● TASK
Please repeat the whole listing exactly, but leave the pictures out.

● INPUT RECORDS
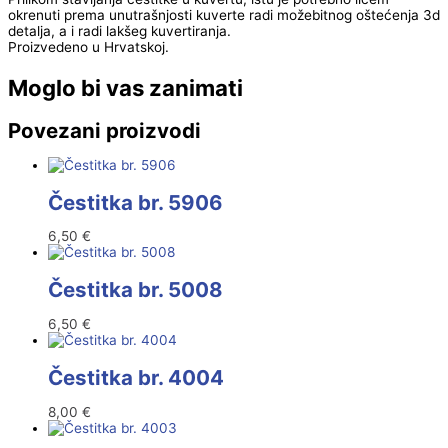
okrenuti prema unutrašnjosti kuverte radi možebitnog oštećenja 3d
detalja, a i radi lakšeg kuvertiranja.
Proizvedeno u Hrvatskoj.
Moglo bi vas zanimati
Povezani proizvodi
Čestitka br. 5906
6,50
€
Čestitka br. 5008
6,50
€
Čestitka br. 4004
8,00
€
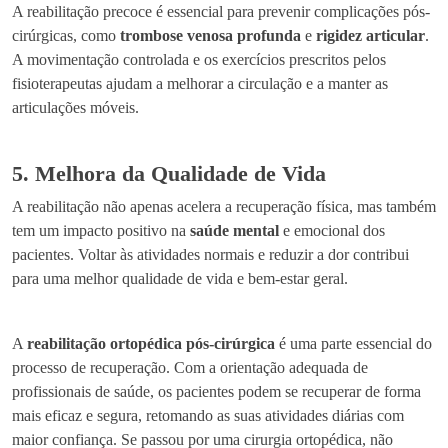
A reabilitação precoce é essencial para prevenir complicações pós-
cirúrgicas, como
trombose venosa profunda
e
rigidez articular
.
A movimentação controlada e os exercícios prescritos pelos
fisioterapeutas ajudam a melhorar a circulação e a manter as
articulações móveis.
5. Melhora da Qualidade de Vida
A reabilitação não apenas acelera a recuperação física, mas também
tem um impacto positivo na
saúde mental
e emocional dos
pacientes. Voltar às atividades normais e reduzir a dor contribui
para uma melhor qualidade de vida e bem-estar geral.
A
reabilitação ortopédica pós-cirúrgica
é uma parte essencial do
processo de recuperação. Com a orientação adequada de
profissionais de saúde, os pacientes podem se recuperar de forma
mais eficaz e segura, retomando as suas atividades diárias com
maior confiança. Se passou por uma cirurgia ortopédica, não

● SOLUTION FOR THIS EXERCISE
okrenuti prema unutrašnjosti kuverte radi možebitnog oštećenja 3d
detalja, a i radi lakšeg kuvertiranja.
Proizvedeno u Hrvatskoj.
Moglo bi vas zanimati
Povezani proizvodi
Čestitka br. 5906
6,50
€
Čestitka br. 5008
6,50
€
Čestitka br. 4004
8,00
€
A reabilitação precoce é essencial para prevenir complicações pós-
cirúrgicas, como
trombose venosa profunda
e
rigidez articular
.
A movimentação controlada e os exercícios prescritos pelos
fisioterapeutas ajudam a melhorar a circulação e a manter as
articulações móveis.
5. Melhora da Qualidade de Vida
A reabilitação não apenas acelera a recuperação física, mas também
tem um impacto positivo na
saúde mental
e emocional dos
pacientes. Voltar às atividades normais e reduzir a dor contribui
para uma melhor qualidade de vida e bem-estar geral.
A
reabilitação ortopédica pós-cirúrgica
é uma parte essencial do
processo de recuperação. Com a orientação adequada de
profissionais de saúde, os pacientes podem se recuperar de forma
mais eficaz e segura, retomando as suas atividades diárias com
maior confiança. Se passou por uma cirurgia ortopédica, não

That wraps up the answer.